TUM (Technical University of Munich), School of Computation, Information and Technology (CIT), Faculty of Informatics, Chair of Bioinformatics & Computational Biology - i12, Garching/Munich, Germany.
TUM Graduate School, Center of Doctoral Studies in Informatics and its Applications (CeDoSIA), Garching/Munich, Germany.
Nat Commun. 2024 Aug 28;15(1):7407. doi: 10.1038/s41467-024-51844-2.
Prediction methods inputting embeddings from protein language models have reached or even surpassed state-of-the-art performance on many protein prediction tasks. In natural language processing fine-tuning large language models has become the de facto standard. In contrast, most protein language model-based protein predictions do not back-propagate to the language model. Here, we compare the fine-tuning of three state-of-the-art models (ESM2, ProtT5, Ankh) on eight different tasks. Two results stand out. Firstly, task-specific supervised fine-tuning almost always improves downstream predictions. Secondly, parameter-efficient fine-tuning can reach similar improvements consuming substantially fewer resources at up to 4.5-fold acceleration of training over fine-tuning full models. Our results suggest to always try fine-tuning, in particular for problems with small datasets, such as for fitness landscape predictions of a single protein. For ease of adaptability, we provide easy-to-use notebooks to fine-tune all models used during this work for per-protein (pooling) and per-residue prediction tasks.

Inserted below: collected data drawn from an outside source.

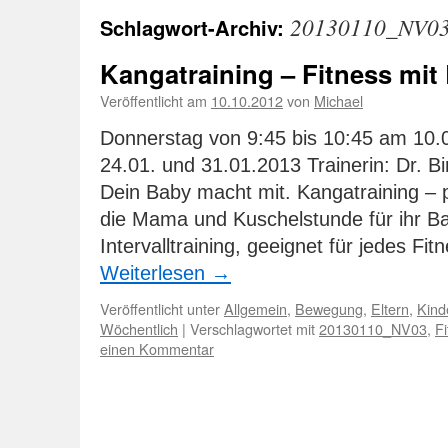
20130110_NV0
Schlagwort-Archiv:
Kangatraining – Fitness mit
Veröffentlicht am
10.10.2012
von
Michael
Donnerstag von 9:45 bis 10:45 am 10.0
24.01. und 31.01.2013 Trainerin: Dr. Bir
Dein Baby macht mit. Kangatraining – 
die Mama und Kuschelstunde für ihr Bab
Intervalltraining, geeignet für jedes Fi
Weiterlesen
→
Veröffentlicht unter
Allgemein
,
Bewegung
,
Eltern
,
Kind
Wöchentlich
|
Verschlagwortet mit
20130110_NV03
,
F
einen Kommentar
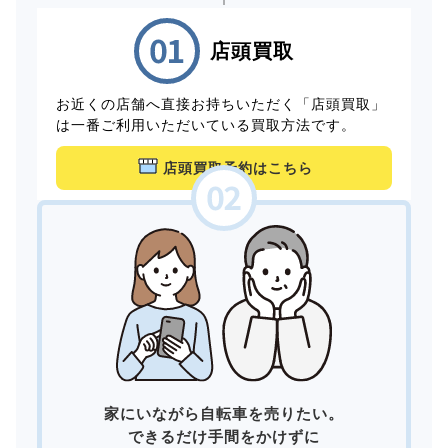
店頭買取
お近くの店舗へ直接お持ちいただく「店頭買取」
は一番ご利用いただいている買取方法です。
店頭買取予約はこちら
家にいながら自転車を売りたい。
できるだけ手間をかけずに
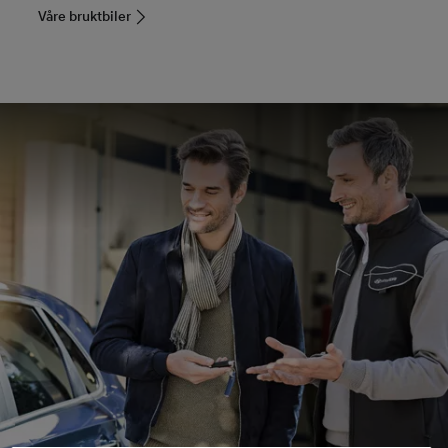
Våre bruktbiler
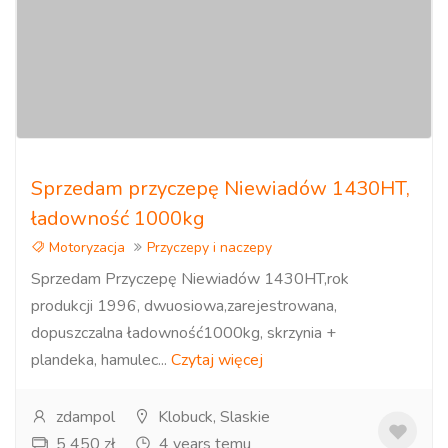
Sprzedam przyczepę Niewiadów 1430HT,
ładowność 1000kg
Motoryzacja
Przyczepy i naczepy
Sprzedam Przyczepę Niewiadów 1430HT,rok
produkcji 1996, dwuosiowa,zarejestrowana,
dopuszczalna ładowność1000kg, skrzynia +
plandeka, hamulec...
Czytaj więcej
zdampol
Klobuck, Slaskie
5 450 zł
4 years temu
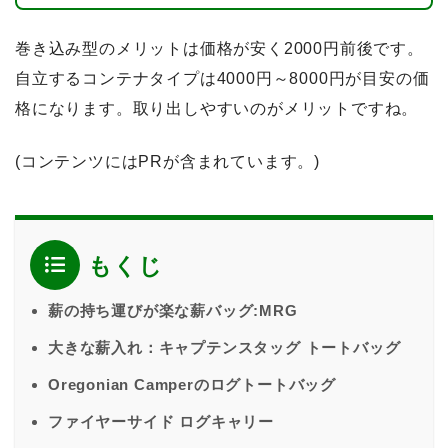
巻き込み型のメリットは価格が安く2000円前後です。
自立するコンテナタイプは4000円～8000円が目安の価
格になります。取り出しやすいのがメリットですね。
(コンテンツにはPRが含まれています。)
もくじ
薪の持ち運びが楽な薪バッグ:MRG
大きな薪入れ：キャプテンスタッグ トートバッグ
Oregonian Camperのログトートバッグ
ファイヤーサイド ログキャリー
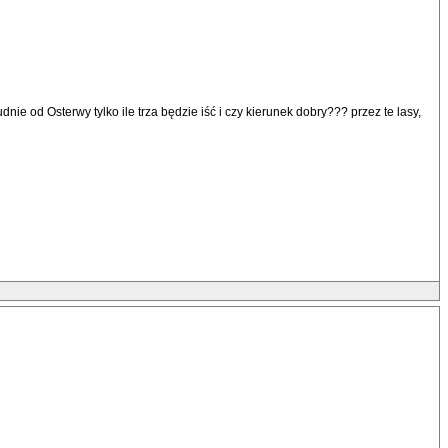
e od Osterwy tylko ile trza będzie iść i czy kierunek dobry??? przez te lasy,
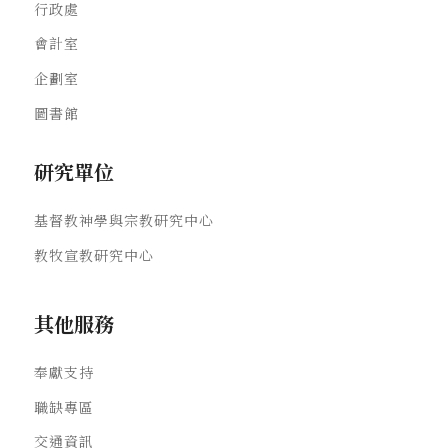
行政處
會計室
企劃室
圖書館
研究單位
基督教神學與宗教研究中心
教牧宣教研究中心
其他服務
奉獻支持
職缺專區
交通資訊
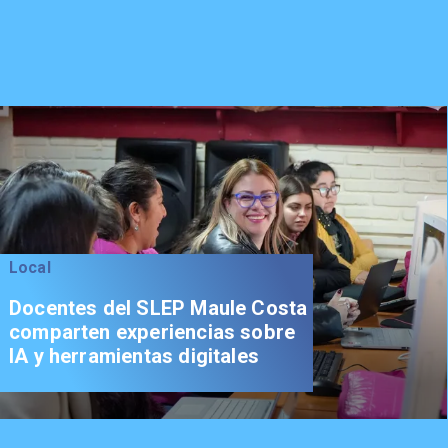
Local
Docentes del SLEP Maule Costa
comparten experiencias sobre
IA y herramientas digitales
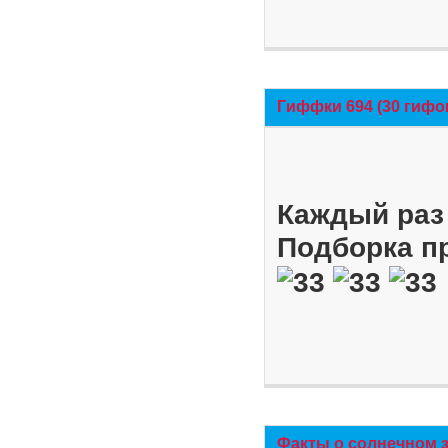
Гиффки 694 (30 гифо
Каждый раз 
Подборка п
Факты о солнечном 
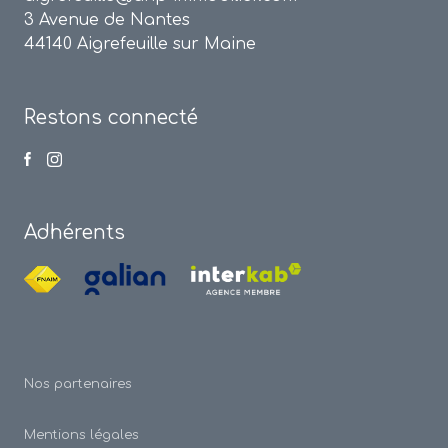
3 Avenue de Nantes
44140 Aigrefeuille sur Maine
Restons connecté
Adhérents
Nos partenaires
Mentions légales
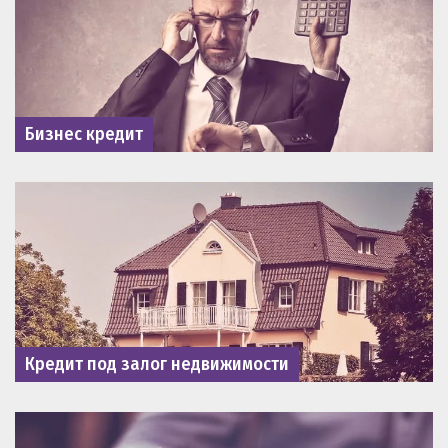
Бизнес кредит
Кредит под залог недвижимости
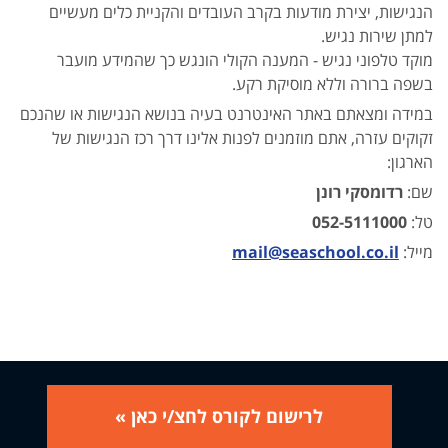
הנגישות, יצירת מודעות בקרב העובדים והקניית כלים מעשיים
למתן שירות נגיש.
מוקד טלפוני נגיש - המענה הקולי הונגש כך שהמידע מועבר
בשפה ברורה וללא מוסיקת רקע.
במידה ומצאתם באתר האינטרנט בעיה בנושא הנגישות או שהנכם
זקוקים עזרה, אתם מוזמנים לפנות אלינו דרך רכז הנגישות של
הארגון:
שם:
רדומסקי רונן
טל:
052-5111000
מייל:
mail@seaschool.co.il
לרישום לקורס לחצ/י כאן »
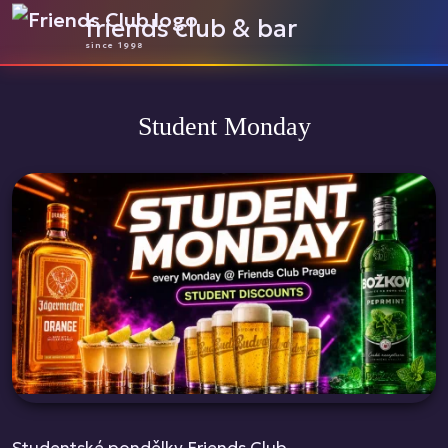
friends club & bar
since 1998
Student Monday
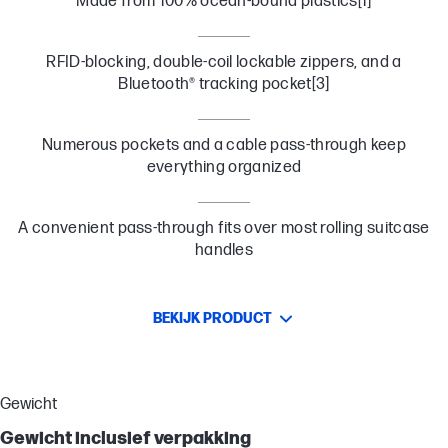
Made from 100% ocean-bound plastics[1]
RFID-blocking, double-coil lockable zippers, and a
Bluetooth® tracking pocket[3]
Numerous pockets and a cable pass-through keep
everything organized
A convenient pass-through fits over most rolling suitcase
handles
BEKIJK PRODUCT
Gewicht
Gewicht inclusief verpakking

基于蛋白质语言模型的嵌入预测方法在许多蛋白质预测任务上已经达到甚至超过了最新水平。在自然语言处理中,微调大型语言模型已经成为事实上的标准。相比之下,大多数基于蛋白质语言模型的蛋白质预测都不会反向传播到语言模型中。在这里,我们比较了三种最先进的模型(ESM2、ProtT5、Ankh)在八个不同任务上的微调。有两个结果非常突出。首先,特定于任务的监督式微调几乎总是可以改进下游预测。其次,参数高效的微调可以达到类似的改进,消耗的资源要少得多,对于完整模型的微调,可以加速高达 4.5 倍的训练。我们的结果表明,总是应该尝试微调,特别是对于数据集较小的问题,例如单个蛋白质的适应性景观预测。为了便于适应性,我们提供了易于使用的笔记本,用于微调在这项工作中使用的所有模型,用于蛋白质(池化)和残基预测任务。